Dünyadaki gelişmeler ışığında hareket eden turizm kurumları, yeniden yapılanıp tek çatı altında birleşiyor.

 

Türkiye’deki turizm kurumları ise amipler gibi bölünüp “çoğalmayı” tercih ediyor. Yıllardır Turizm Yatırımcıları Birliği ile TÜRSAB arasında süren bir soğuk savaş var. Bir dönem İstanbul otelcilerinin temsilcisi TUROB ile 11 bölgenin temsilcisi TÜROB yönetimi arasında noktalı-noktasız “U” savaşı yaşandı. Yarattığı kafa karışıklığıyla kalan bu savaş şimdilik “bitmiş” görünüyor.

Son olarak rehberlerin de bölündüğüne tanık olduk. Rehberler cephesinin “Dernekçiler” ve “Çatıcılar” olmak üzere ikiye bölündüğünü görüyoruz. Kendilerini “Yeni TUREB” diye tanıtan “Dernekçilerin” başını İstanbul Rehberler Odası’nın (İRO)  Başkanı Şerif Yenen, “Çatı hareketinin” başını da Antalya Rehberler Odası (ARO) Başkanı Osman Özbuldu çekiyor.

Kısa süre öncesine kadar Turist Rehberleri Birliği çatısı altında toplanan 14 meslek kuruluşunun 8’i çatı hareketini geri kalanlar ise dernek hareketini destekliyor. Antalya’da bir araya gelen 8 meslek örgütü mevcut TUREB’in yerine ikame edilecek bir çatı ihtiyacının belirdiğini ve bu yönde yapılacak çalışmaların ARO tarafından koordine edileceğini duyurdu.

Buna karşılık Ankara’da başka bir toplantı yapan rehberler eski TUREB’i feshettiklerini bundan sonra yollarına Turist Rehberleri Vakfı adına tescil ettirdikleri ‘TUREB Derneği’ adıyla devam edeceklerini duyurdu. Konunun ayrıntılarına girmek istemiyorum. Kimin haklı kimin haksız olduğunu saptamak bana düşmediği gibi, asıl gündeme getirmek istediğim konu değil.
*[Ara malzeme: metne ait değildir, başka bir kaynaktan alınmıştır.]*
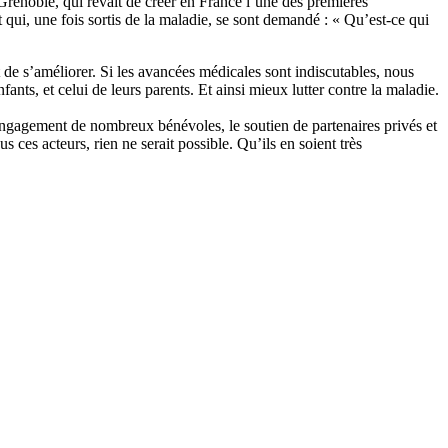
noble, qui rêvait de créer en France l’une des premières
et qui, une fois sortis de la maladie, se sont demandé : « Qu’est-ce qui
t de s’améliorer. Si les avancées médicales sont indiscutables, nous
ts, et celui de leurs parents. Et ainsi mieux lutter contre la maladie.
gagement de nombreux bénévoles, le soutien de partenaires privés et
ces acteurs, rien ne serait possible. Qu’ils en soient très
Meseleye dünya turizm örgütleri arasında yaşanan genel eğilim açısından bakmak istiyorum.

Günümüzde dünyanın çeşitli ülkelerindeki turizm örgütlerine baktığımızda farklı bir gelişme olduğunu görüyoruz. Onlar, artık “Turizm Endüstrisi” olarak tanımlanan sektörü bölünmelerle değil, tek çatı altında birleşip güçlenerek yönetebileceklerini anladılar. Dünyada bunlar olurken, Türkiye’de turizm örgütleri arasındaki gelişmeler  nedense bana Orhan Veli’nin şu dizelerini anımsatıyor “…Bir elinde cımbız, bir elinde ayna, umurunda mı dünya”…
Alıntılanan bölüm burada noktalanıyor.